Collected data

━━━━━━━━━━━━━━━━

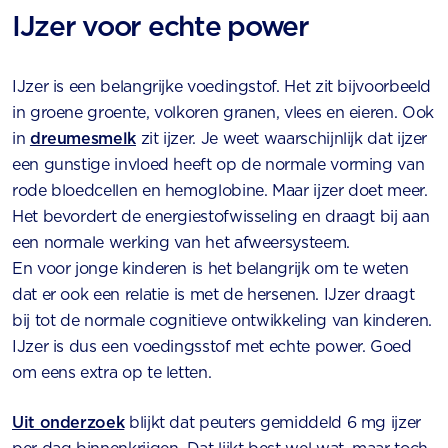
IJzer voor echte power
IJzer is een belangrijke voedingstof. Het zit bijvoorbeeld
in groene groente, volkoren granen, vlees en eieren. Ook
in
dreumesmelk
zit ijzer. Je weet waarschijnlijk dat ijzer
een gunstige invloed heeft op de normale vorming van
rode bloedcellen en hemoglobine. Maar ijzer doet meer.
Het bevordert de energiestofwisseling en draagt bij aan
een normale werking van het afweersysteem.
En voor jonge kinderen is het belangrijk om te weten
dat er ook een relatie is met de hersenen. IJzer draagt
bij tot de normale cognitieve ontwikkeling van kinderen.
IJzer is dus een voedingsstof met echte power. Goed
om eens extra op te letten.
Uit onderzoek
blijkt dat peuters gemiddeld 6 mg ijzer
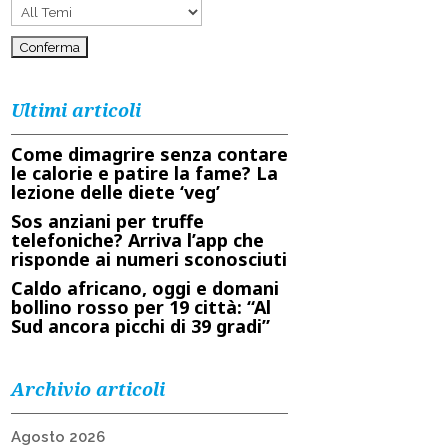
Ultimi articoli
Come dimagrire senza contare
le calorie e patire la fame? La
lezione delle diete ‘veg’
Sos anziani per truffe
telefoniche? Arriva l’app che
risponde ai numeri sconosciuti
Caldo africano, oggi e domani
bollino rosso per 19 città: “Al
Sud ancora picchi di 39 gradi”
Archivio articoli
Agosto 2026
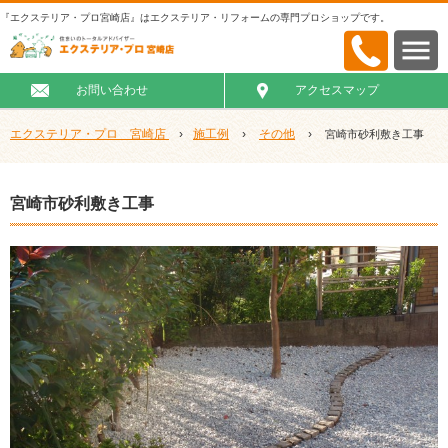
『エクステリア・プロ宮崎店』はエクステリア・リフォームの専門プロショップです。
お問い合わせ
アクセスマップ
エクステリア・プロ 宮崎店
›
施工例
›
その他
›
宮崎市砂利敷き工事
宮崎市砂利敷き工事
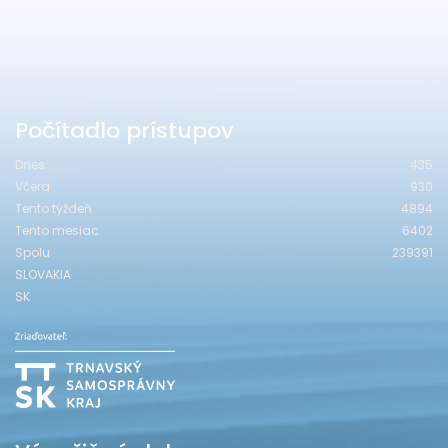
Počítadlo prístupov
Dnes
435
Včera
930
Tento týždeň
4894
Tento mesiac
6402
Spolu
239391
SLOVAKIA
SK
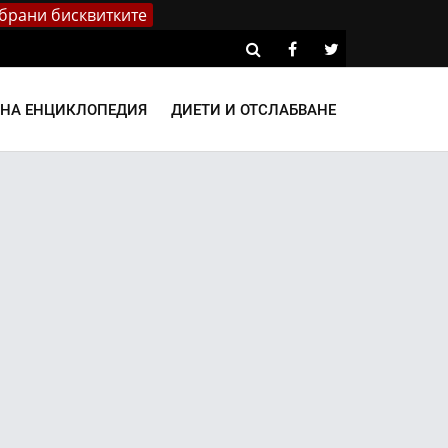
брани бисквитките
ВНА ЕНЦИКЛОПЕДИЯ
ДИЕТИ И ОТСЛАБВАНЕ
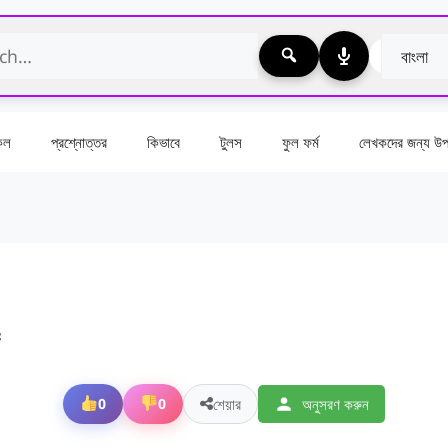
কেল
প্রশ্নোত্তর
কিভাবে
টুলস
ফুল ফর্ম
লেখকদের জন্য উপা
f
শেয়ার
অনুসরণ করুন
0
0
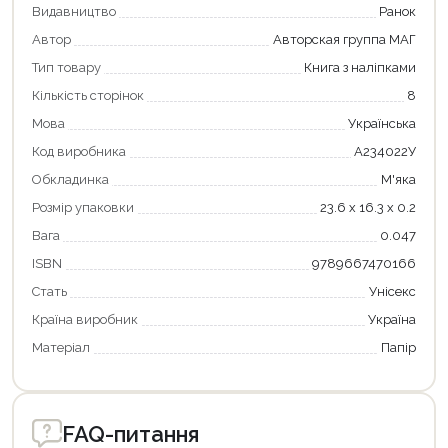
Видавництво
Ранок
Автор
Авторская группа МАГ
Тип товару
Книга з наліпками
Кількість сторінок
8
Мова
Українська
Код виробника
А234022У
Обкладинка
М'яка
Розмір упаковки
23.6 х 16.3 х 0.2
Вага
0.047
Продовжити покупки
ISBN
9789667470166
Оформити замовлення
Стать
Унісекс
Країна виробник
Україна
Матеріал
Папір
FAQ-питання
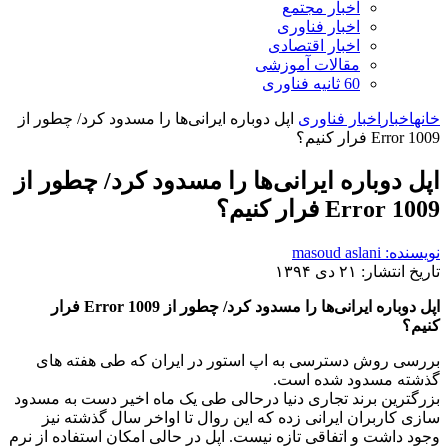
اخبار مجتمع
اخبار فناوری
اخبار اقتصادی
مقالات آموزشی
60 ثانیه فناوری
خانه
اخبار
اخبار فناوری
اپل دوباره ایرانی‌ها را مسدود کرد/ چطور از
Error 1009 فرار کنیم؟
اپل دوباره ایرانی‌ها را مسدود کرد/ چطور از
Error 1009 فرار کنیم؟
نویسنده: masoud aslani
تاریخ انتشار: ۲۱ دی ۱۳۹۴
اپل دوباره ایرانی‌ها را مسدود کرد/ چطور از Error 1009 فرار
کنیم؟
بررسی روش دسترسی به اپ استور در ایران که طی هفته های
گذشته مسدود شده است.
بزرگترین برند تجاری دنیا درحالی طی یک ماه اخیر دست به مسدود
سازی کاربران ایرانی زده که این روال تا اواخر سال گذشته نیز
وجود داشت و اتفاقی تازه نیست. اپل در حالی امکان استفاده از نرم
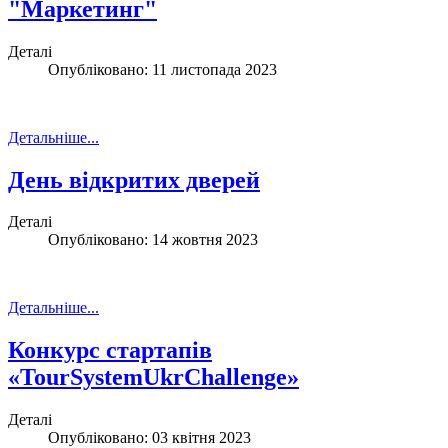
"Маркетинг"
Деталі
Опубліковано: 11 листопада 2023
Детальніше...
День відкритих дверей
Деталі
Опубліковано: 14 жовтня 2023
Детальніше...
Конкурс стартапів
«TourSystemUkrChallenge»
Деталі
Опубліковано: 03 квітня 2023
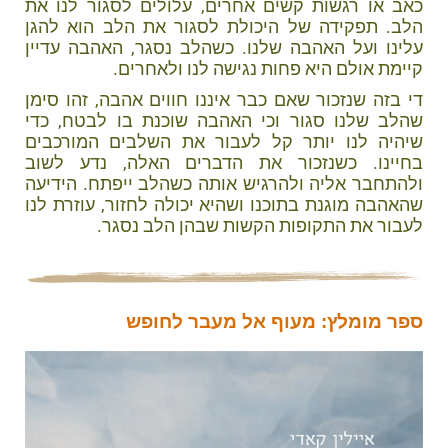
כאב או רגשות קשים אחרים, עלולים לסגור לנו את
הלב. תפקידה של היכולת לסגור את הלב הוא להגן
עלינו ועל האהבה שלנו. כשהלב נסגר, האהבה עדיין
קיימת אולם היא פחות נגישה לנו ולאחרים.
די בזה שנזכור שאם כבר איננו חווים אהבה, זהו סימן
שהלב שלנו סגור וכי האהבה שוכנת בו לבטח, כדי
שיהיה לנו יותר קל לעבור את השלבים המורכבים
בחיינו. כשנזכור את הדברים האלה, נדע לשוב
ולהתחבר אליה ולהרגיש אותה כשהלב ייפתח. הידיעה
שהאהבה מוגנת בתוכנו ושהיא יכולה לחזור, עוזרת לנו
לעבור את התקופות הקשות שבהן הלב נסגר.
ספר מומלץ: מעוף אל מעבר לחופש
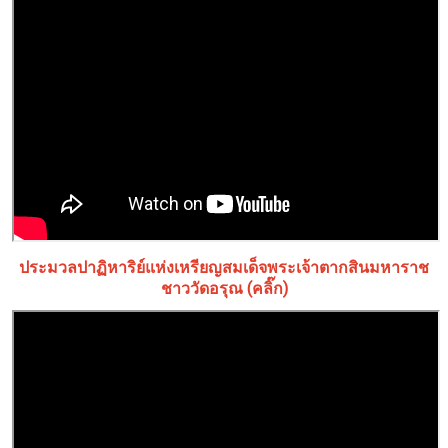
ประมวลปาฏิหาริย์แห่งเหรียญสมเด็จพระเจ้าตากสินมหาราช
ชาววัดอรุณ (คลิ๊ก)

━━━━━━━━━━━━━━━━

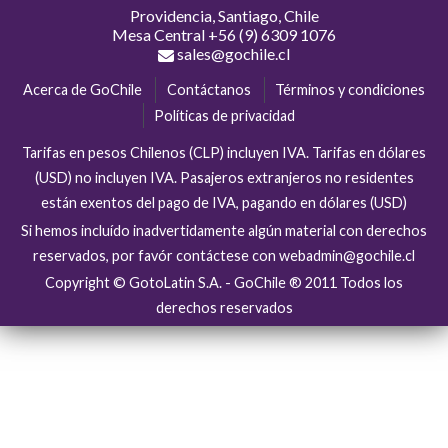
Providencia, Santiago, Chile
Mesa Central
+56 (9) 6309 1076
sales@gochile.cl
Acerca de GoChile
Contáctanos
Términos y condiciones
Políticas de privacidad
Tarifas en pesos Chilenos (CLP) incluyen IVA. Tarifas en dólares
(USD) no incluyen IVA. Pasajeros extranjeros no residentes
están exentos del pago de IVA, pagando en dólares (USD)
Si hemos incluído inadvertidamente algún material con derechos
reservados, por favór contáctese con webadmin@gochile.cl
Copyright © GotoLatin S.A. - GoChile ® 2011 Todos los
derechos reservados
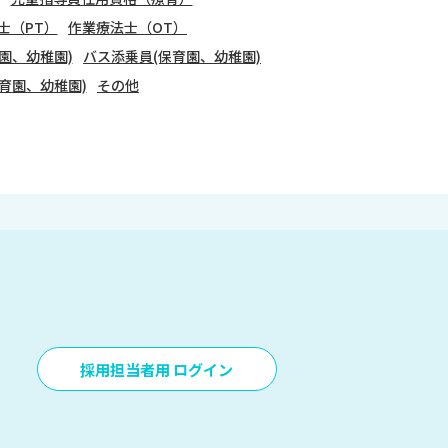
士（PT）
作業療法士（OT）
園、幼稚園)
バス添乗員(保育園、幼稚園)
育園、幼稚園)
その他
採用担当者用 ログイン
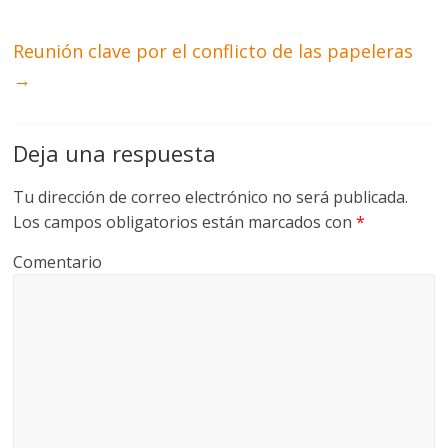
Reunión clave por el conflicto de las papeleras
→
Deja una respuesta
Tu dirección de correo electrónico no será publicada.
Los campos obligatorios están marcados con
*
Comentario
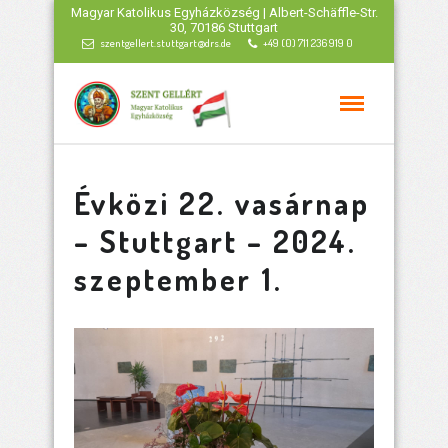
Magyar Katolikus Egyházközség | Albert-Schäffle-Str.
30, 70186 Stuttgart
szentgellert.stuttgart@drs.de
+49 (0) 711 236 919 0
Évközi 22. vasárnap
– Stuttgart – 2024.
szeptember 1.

━━━━━━━━━━━━━━━━

▸ **What the task requires**
Please return every line in the data that includes the string "kinderen".

▸ **Answer below**
En voor jonge kinderen is het belangrijk om te weten
bij tot de normale cognitieve ontwikkeling van kinderen.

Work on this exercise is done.